The event stream layer isn't where the sync problems have arised in the systems I've worked on. It's the "commit transactionally both to your database and the event stream" part. Not a lot of systems are built to be ready to roll back the database change if the event publish fails. Or to be able to handle duplicate events if you error the other way.

So always write to a transactional queue first and then write to the database by reading sequentially from the queue?
That would work. The internal consistency will be at least once and you do de-duplication to handle message reliability through the database then. In other words, you need to uniquely identify each message to ensure idempotency since you will have duplicate writes of the same message to the database.

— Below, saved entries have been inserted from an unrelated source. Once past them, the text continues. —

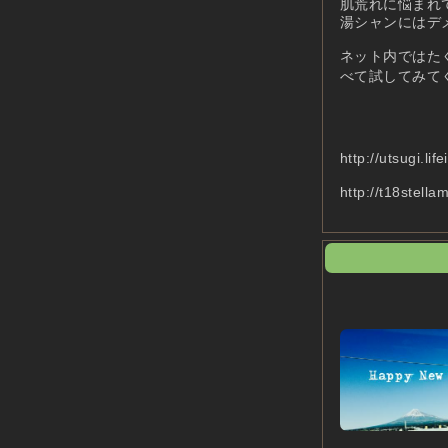
肌荒れに悩まれ
湯シャンにはデ
ネット内ではた
べて試してみて
http://utsug
http://t18stell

Just need to make sure to not mess up causal ordering between events because of out of order retries, if such things are important for your application.

Reading sequentially can be hard here, especially depending on throughput and how well you can or can't shard (e.g. how wide is the radius of possible side effects).

E.g. what if one event is something like "credit here, debit there" - you need to process it sequentially for both sides!

I guess if the concern is around atomically committing to the DB and event stream at the same time, you could hang the event stream off the DB using change-data-capture to populate the events.

Ultimately, whenever you are pushing data between systems you can end up with inconsistencies which why it’s important to clearly define systems of record.

That's basically what the database would do anyway, so generally, yes (e.g. even with a RDBMS it's internally got some sort of write log, in most cases). That's gonna help a lot!

It doesn't give you any guarantees about "at a given time" consistency, though. Maybe your queue or your event processor got backed up. So how real-time do you need both sides?

These are, of course, problems that people have solved to varying level of satisfaction for most use cases! But I've seen systems built by people who saw the blog post about "have both!" and then didn't think about all these cases and then... it gets messy.

Would it make sense to always write to a transactional queue first and then write to the database by reading sequentially from the queue?
If something is relying on the data in the queue to trigger a request to a service using the DB, the requestee may not have the full data yet.

The pattern I usually see is wiring this the other way - use an initial event as the trigger to write to the DB, while also streaming the DB's binlog or equivalent back as events. Now the risk is that another service gets a "too fresh" view but this is usually less harmful than a stale view. Things listening to the binlog events need to process them idempotently, but this is usually not a major complication since most queue designs will require you to be prepared for that anyway.

Typically you see these suggested as part of a "change data capture" type process where the event is only published after the action is committed to the data store. The downside (IMO) is this required directly integrating with the data store itself which isn't always easy to do, or obvious from a git/CICD perspective.